On December 20, he walked out of the village board meeting as a civilian, having relinquished his elected title six months early.
During the meeting, the departing mayor was lauded by local dignitaries and politicians, including Assemblyman Fred Thiele, state Senator Ken LaValle, and former village administrator Larry Cantwell, who also served as East Hampton town supervisor after three decades in village hall.
During Rickenbach’s time at the helm, large change to the neighborhood were placed under the protection of historic districts to preserve the unique character of the colonial village, including the Hook Mill area, Huntting Lane, and Ocean Avenue historic districts. The Beecher House, the Isaac Scoy Osborne House, the Dominy clock shops, and various other buildings and parcels were acquired.
Congressman Lee Zeldin announced, through his district director, Mark Woolley, who attended the meeting, that the congressman plans to have a flag flown at the capitol in Rickenbach’s honor. Several speakers praised the now former mayor for the way he treated others.

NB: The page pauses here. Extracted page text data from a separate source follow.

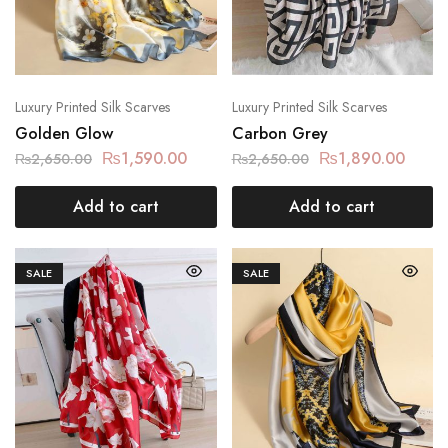
Luxury Printed Silk Scarves
Luxury Printed Silk Scarves
Golden Glow
Carbon Grey
₨
1,590.00
₨
1,890.00
₨
2,650.00
₨
2,650.00
Add to cart
Add to cart
SALE
SALE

“Mayor Rickenbach has an ability to get things done without leaving people out,” said Steven Schwartz, co-founder of the East Hampton Group for Good Government, an organization Rickenbach nurtured. “We had a model for our thoughts — it was the leadership of this village.”
Cantwell amused those who gathered with war stories from his days in village hall with the mayor. One that made national news was the purchase of the green by the village windmill from Generosa Ammon amid the Ted Ammon murder investigation. Rickenbach convinced Generosa to sell it to the village rather than privately. Her boyfriend Danny Pelosi was convicted of killing her estranged husband.
Others speakers at the emergency services building, where the event was held, included East Hampton Town Supervisor Peter Van Scoyoc, East Hampton Planning Board Vice Chairperson Kathy Cunningham, Kevin McDonald of The Nature Conservancy, and Richard Lawler, the deputy mayor, who is taking over as interim mayor.
Lawler’s appointment led to criticism from former village police chief Jerry Larsen, who is expected to challenge the mayor’s seat this summer, that Rickenbach was attempting to name his own successor.
“You set the bar very high,” Lawler told Rickenbach. “You always kind of showed me the way. I’ve always considered you a good friend and a mentor.”
Rickenbach, who is 83, thanked his wife, Jean, and all speakers in attendance. He recognized his staff, calling village hall “a classy organization.” He said he wants to spend more time with his grandchildren.
Rickenbach began his career as a village cop in 1958 and also served on the village board.
“I’ve been very fortunate serving in the various capacities under the umbrella of municipal government,” he said. “I can’t think of a better place to hang my hat than the Village of East Hampton.”